Hail has best-in-class support for doing sequencing data QC, and much of that benefit translates to genotype data. While it might seem on first glance that a lot of the general-purpose aggregation functionality isn’t necessary here, it’s very useful to be able to take some computation that computes a statistic, and move that code inside a
group_by aggregator to compute that metric split by cases+controls, sex, ancestry, or all the above.
It’s easy to compute PCs in-sample in Hail, but it’s also easy to import the gnomAD variant loadings to project samples onto gnomAD PCs. Hail doesn’t have any clustering methods yet, but the Python environment solves that for us – it’s just a few lines of code to localize data and put PCs + ancestry in a classification algorithm in
I’m not splitting this out by topic, but if there are specific ones you’re interested in (besides the ones listed like missingness + frequency distributions, which are all super well supported in Hail), I’m happy to go into more detail.
The maturity of analysis components varies wildly. I’ll list several here:
Linear mixed models: Immature
Hail’s LMMs don’t scale especially well. You’re probably better off running BOLT-LMM.
Logistic mixed models: Absent
Hail doesn’t have a logistic mixed model implementation.
We have IBD, GRM, and PC-relate implementations in Hail.
Rare variant burden tests (no kernel): Mature
Hail makes it extremely easy to write a variety of burden tests, burden tests are really just a composition of modular pieces of Hail:, group by gene / variant class, aggregate to count alternate alleles (or whatever other aggregation you want) to produce a gene x sample matrix, then run linear/logistic regression to test the results.
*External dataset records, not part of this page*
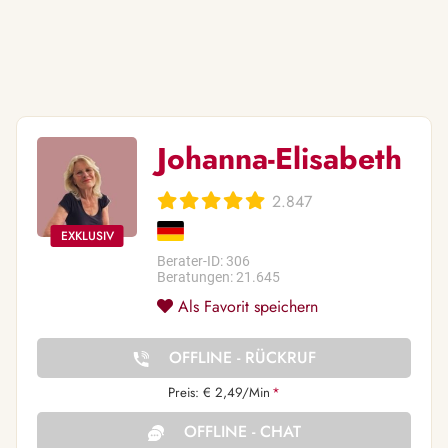
Johanna-Elisabeth
2.847
Berater-ID: 306
Beratungen: 21.645
Als Favorit speichern
OFFLINE - RÜCKRUF
Preis: € 2,49/Min
*
OFFLINE - CHAT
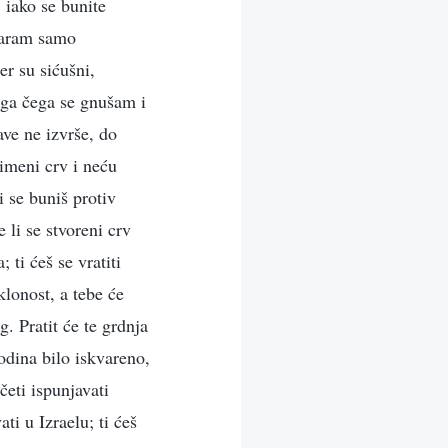
 iako se bunite
ovaram samo
er su sićušni,
ega čega se gnušam i
ave ne izvrše, do
zimeni crv i neću
i se buniš protiv
li se stvoreni crv
ti ćeš se vratiti
lonost, a tebe će
g. Pratit će te grdnja
odina bilo iskvareno,
četi ispunjavati
ti u Izraelu; ti ćeš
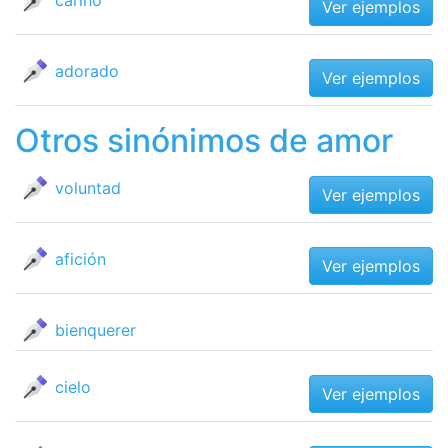
cariño
Ver ejemplos
adorado
Ver ejemplos
Otros sinónimos de amor
voluntad
Ver ejemplos
afición
Ver ejemplos
bienquerer
cielo
Ver ejemplos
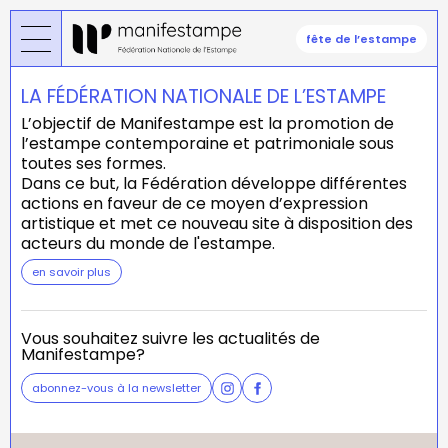
Aller
au
fête de l’estampe
contenu
principal
LA FÉDÉRATION NATIONALE DE L’ESTAMPE
L’objectif de Manifestampe est la promotion de
l’estampe contemporaine et patrimoniale sous
toutes ses formes.
Dans ce but, la Fédération développe différentes
actions en faveur de ce moyen d’expression
artistique et met ce nouveau site à disposition des
acteurs du monde de l'estampe.
en savoir plus
Vous souhaitez suivre les actualités de
Manifestampe?
abonnez-vous à la newsletter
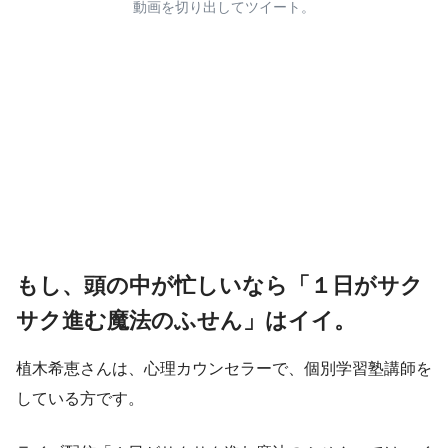
動画を切り出してツイート。
もし、頭の中が忙しいなら「１日がサク
サク進む魔法のふせん」はイイ。
植木希恵さんは、心理カウンセラーで、個別学習塾講師を
している方です。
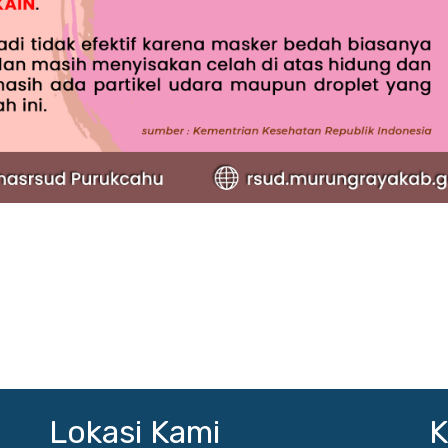
Lokasi Kami
K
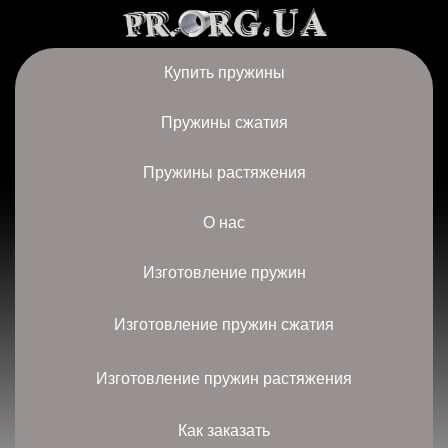
Купить пружины
Пружины сжатия
Пружины растяжения
О нас
Изготовление пружин
Изготовление пружин сжатия
Изготовление пружин растяжения
Как заказать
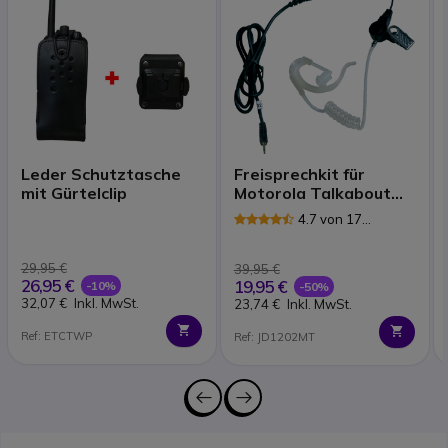
Leder Schutztasche
Freisprechkit für
mit Gürtelclip
Motorola Talkabout
und 1 Pin Funkgeräte
4.7 von 17
Rezensionen
29,95 €
39,95 €
26,95 €
19,95 €
-10%
-50%
32,07 €
Inkl. MwSt.
23,74 €
Inkl. MwSt.
Ref: ETCTWP
Ref: JD1202MT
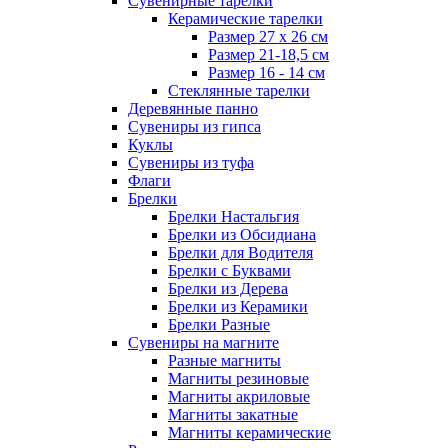
Сувенирные тарелки
Керамические тарелки
Размер 27 х 26 см
Размер 21-18,5 см
Размер 16 - 14 см
Стеклянные тарелки
Деревянные панно
Сувениры из гипса
Куклы
Сувениры из туфа
Флаги
Брелки
Брелки Настальгия
Брелки из Обсидиана
Брелки для Водителя
Брелки с Буквами
Брелки из Дерева
Брелки из Керамики
Брелки Разные
Сувениры на магните
Разные магниты
Магниты резиновые
Магниты акриловые
Магниты закатные
Магниты керамические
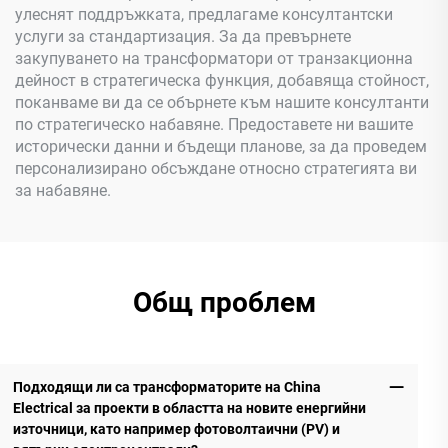
улеснят поддръжката, предлагаме консултантски
услуги за стандартизация. За да превърнете
закупуването на трансформатори от транзакционна
дейност в стратегическа функция, добавяща стойност,
поканваме ви да се обърнете към нашите консултанти
по стратегическо набавяне. Предоставете ни вашите
исторически данни и бъдещи планове, за да проведем
персонализирано обсъждане относно стратегията ви
за набавяне.
Общ проблем
Подходящи ли са трансформаторите на China
Electrical за проекти в областта на новите енергийни
източници, като например фотоволтаични (PV) и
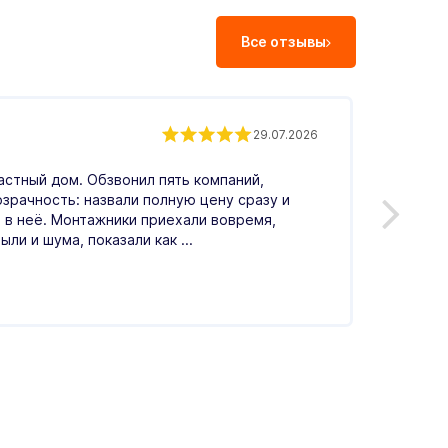
Все отзывы
Андр
29.07.2026
астный дом. Обзвонил пять компаний,
Обрати
озрачность: назвали полную цену сразу и
Понрав
 в неё. Монтажники приехали вовремя,
меня в
ыли и шума, показали как ...
по цен
Читать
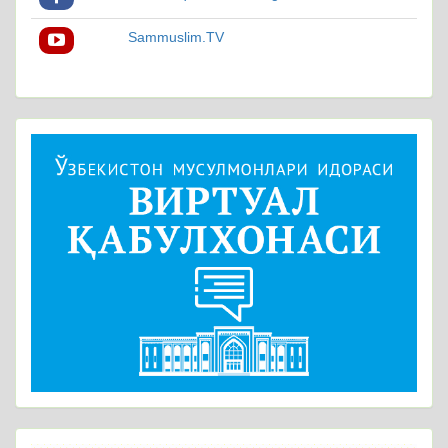
Sammuslim.TV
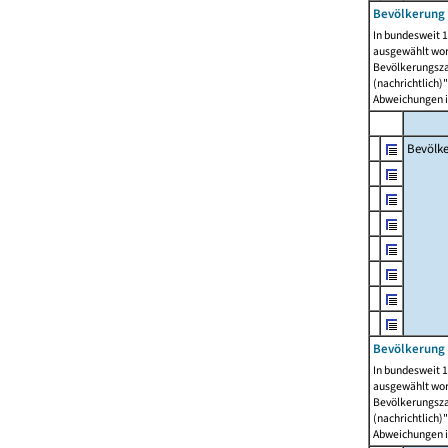
Bevölkerung 
In bundesweit 1
ausgewählt wor
Bevölkerungszah
(nachrichtlich)"
Abweichungen i
Bevölk
Bevölkerung 
In bundesweit 1
ausgewählt wor
Bevölkerungszah
(nachrichtlich)"
Abweichungen i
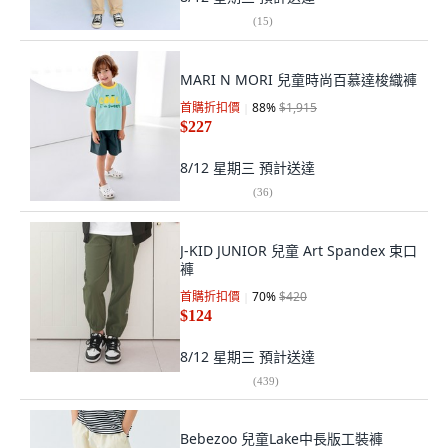
(
15
)
MARI N MORI 兒童時尚百慕達梭織褲
首購折扣價
88
%
$1,915
$227
8/12 星期三
預計送達
(
36
)
J-KID JUNIOR 兒童 Art Spandex 束口
褲
首購折扣價
70
%
$420
$124
8/12 星期三
預計送達
(
439
)
Bebezoo 兒童Lake中長版工裝褲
Alternatively, instead of regression one could aggregate by gene to compute the number of reference/alternate alleles among cases/controls and run a Fisher’s exact test – it’s all modular!
Rare variant burden kernel tests (SKAT, SKAT-O): Immature/Absent
Hail has an implementation of SKAT, but it’s a bit brittle since it has few users. Hail does not have SKAT-O, or any other kernel-based rare variant test.
Trio-based analysis: Mature
Hail has a function called
trio_matrix that rearranges data so that all the data for each trio is contained in the same entry (cell) of the data matrix – this makes it very natural to write analyses of trio data.
Larger pedigrees: ?
I’m not sure what the standard things people do with larger pedigrees are. Some things are well-supported, like finding variants that only have mutant alleles in one family. We don’t have any algorithms for doing something like tracing inheritance through a pedigree, though.
As above, we don’t want to try to reinvent the wheel with all the great imputation software out right now.
I’m missing a lot of analyses from the above list, but this is a good place to start!
Feel free to provide more discussion points (methods, etc) and I’ll try to comment on those as well.